**Work item:** Copy out every line of the data that has the word "gravure" somewhere in it.

**Extracted entries:**
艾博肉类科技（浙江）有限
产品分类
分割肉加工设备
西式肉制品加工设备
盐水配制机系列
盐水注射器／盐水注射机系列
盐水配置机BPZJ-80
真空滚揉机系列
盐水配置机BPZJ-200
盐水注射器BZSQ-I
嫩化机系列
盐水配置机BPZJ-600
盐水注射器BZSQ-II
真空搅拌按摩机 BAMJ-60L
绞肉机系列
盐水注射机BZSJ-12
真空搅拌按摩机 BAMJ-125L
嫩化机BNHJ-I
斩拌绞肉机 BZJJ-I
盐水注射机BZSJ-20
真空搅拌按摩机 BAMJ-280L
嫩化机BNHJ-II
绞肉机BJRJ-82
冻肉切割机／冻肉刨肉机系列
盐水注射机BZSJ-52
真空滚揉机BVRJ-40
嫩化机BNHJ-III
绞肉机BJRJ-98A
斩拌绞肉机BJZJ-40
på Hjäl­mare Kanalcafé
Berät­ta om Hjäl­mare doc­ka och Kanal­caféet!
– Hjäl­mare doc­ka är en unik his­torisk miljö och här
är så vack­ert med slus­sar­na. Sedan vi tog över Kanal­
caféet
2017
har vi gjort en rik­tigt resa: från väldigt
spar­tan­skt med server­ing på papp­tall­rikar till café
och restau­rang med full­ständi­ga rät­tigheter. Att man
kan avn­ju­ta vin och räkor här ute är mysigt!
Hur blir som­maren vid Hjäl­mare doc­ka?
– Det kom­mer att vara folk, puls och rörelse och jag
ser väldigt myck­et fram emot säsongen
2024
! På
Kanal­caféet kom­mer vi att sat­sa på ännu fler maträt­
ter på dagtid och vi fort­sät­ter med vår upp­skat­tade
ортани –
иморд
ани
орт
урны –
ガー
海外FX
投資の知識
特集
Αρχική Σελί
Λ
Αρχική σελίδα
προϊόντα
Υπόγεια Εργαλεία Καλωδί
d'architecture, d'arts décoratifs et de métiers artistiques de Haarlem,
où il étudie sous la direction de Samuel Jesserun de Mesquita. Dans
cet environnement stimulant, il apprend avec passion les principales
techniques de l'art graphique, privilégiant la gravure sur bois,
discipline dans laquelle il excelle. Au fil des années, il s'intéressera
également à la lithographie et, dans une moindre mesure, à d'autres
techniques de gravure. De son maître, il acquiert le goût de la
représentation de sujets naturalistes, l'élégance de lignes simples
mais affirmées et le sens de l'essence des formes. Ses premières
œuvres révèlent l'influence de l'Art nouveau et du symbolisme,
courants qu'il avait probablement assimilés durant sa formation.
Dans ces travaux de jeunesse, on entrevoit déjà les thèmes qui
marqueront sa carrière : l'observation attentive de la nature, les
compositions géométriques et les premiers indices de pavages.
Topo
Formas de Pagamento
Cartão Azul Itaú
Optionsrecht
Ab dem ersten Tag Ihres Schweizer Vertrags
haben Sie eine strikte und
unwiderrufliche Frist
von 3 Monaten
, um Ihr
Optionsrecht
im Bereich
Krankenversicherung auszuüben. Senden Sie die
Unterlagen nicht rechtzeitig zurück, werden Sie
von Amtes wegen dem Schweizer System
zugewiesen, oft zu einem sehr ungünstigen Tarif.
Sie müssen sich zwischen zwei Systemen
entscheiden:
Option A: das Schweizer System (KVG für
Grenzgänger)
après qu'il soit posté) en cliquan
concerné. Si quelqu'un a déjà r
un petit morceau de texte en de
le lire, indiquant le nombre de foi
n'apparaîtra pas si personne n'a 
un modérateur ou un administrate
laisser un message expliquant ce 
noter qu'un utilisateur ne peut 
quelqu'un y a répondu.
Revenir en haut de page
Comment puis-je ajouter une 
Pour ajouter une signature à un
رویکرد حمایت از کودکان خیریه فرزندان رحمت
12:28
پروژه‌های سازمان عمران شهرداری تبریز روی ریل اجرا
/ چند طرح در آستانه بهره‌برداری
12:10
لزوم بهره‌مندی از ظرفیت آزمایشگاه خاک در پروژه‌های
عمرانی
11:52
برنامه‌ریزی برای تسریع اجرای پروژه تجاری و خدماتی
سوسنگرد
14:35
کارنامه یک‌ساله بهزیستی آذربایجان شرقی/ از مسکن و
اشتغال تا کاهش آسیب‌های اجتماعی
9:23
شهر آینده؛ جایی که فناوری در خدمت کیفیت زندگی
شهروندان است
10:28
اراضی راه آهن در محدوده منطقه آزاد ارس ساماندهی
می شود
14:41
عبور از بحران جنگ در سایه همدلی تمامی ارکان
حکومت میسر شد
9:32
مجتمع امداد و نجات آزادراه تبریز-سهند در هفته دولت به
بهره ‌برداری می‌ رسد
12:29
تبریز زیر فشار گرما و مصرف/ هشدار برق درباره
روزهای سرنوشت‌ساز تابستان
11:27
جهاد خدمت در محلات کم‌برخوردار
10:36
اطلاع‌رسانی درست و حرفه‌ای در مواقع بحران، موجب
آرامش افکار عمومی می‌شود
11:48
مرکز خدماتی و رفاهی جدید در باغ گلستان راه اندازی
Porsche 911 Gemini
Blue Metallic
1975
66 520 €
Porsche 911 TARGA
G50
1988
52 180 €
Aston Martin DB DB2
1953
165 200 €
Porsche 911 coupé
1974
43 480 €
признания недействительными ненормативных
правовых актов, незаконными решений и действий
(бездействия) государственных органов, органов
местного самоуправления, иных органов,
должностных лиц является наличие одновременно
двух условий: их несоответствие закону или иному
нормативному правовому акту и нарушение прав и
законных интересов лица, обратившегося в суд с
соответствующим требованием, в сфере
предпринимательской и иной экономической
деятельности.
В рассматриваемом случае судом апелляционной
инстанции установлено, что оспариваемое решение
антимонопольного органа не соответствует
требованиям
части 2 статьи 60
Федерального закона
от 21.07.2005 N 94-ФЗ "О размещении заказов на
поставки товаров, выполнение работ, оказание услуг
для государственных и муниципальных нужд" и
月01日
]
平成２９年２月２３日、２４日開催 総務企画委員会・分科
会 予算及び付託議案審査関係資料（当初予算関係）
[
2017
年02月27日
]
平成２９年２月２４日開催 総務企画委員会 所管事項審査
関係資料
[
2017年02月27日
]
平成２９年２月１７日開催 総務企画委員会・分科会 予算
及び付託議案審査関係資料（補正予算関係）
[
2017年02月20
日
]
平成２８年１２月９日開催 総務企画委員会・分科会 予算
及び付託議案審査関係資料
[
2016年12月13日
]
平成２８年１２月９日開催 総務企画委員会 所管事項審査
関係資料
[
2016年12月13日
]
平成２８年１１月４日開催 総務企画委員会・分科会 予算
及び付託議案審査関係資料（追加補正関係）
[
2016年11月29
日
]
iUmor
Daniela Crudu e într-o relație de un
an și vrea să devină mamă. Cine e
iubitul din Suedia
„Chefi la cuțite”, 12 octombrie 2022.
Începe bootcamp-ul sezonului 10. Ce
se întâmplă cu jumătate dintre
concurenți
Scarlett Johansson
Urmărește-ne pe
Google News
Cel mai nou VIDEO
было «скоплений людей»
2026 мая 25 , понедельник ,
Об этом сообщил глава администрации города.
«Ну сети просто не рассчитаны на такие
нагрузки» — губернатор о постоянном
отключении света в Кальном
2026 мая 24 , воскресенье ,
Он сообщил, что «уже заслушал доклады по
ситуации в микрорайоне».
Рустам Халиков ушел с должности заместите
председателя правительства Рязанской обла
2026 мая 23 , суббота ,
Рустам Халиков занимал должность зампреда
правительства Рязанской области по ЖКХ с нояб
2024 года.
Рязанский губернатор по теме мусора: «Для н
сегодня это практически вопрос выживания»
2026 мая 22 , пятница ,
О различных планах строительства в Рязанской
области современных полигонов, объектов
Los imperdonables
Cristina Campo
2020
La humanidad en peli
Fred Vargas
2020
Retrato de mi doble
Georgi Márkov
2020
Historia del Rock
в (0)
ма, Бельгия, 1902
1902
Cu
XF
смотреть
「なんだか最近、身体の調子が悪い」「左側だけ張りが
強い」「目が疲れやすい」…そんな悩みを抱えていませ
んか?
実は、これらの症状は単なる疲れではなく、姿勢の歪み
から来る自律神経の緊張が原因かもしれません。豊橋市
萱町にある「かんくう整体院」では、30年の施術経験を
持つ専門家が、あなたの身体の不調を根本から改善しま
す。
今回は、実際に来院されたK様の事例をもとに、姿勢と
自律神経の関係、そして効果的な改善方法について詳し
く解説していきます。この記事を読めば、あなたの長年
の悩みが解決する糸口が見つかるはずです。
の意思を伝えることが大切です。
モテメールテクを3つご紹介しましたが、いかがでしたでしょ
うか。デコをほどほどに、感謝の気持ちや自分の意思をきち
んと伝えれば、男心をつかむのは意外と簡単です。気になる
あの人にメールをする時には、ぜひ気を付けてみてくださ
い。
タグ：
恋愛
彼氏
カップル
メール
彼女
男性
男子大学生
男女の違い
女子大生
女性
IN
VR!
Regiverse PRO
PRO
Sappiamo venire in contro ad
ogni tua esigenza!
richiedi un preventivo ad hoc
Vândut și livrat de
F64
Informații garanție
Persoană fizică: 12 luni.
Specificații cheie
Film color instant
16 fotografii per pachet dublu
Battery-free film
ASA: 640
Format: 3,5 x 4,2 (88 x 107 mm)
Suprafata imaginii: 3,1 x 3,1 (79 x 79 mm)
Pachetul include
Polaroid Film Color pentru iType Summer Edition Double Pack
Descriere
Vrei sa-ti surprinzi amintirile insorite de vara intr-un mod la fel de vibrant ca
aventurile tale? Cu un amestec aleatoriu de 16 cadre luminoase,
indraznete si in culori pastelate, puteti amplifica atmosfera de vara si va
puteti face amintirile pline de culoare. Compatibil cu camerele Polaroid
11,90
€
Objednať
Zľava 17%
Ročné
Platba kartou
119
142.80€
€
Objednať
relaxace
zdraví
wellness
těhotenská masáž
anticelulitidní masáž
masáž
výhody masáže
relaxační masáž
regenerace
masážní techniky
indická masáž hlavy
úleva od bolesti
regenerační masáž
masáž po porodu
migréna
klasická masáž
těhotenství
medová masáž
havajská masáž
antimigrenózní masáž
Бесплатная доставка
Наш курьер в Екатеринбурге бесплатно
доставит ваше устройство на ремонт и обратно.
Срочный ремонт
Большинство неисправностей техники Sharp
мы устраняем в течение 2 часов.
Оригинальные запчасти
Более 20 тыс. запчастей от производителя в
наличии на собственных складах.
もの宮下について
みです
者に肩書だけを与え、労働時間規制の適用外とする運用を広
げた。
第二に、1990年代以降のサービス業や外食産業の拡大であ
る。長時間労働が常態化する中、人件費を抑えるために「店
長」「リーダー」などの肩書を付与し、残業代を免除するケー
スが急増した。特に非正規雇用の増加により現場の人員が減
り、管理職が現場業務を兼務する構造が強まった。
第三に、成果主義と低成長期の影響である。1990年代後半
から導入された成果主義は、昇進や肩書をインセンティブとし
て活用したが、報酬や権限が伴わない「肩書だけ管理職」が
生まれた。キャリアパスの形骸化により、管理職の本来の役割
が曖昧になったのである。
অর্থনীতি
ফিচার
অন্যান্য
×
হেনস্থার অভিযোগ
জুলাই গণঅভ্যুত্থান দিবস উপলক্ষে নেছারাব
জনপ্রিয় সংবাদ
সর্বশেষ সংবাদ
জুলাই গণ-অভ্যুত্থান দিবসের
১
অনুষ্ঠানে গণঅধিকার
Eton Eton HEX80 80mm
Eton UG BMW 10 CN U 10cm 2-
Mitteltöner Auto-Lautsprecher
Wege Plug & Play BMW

**Solution:**
techniques de l'art graphique, privilégiant la gravure sur bois,
techniques de gravure. De son maître, il acquiert le goût de la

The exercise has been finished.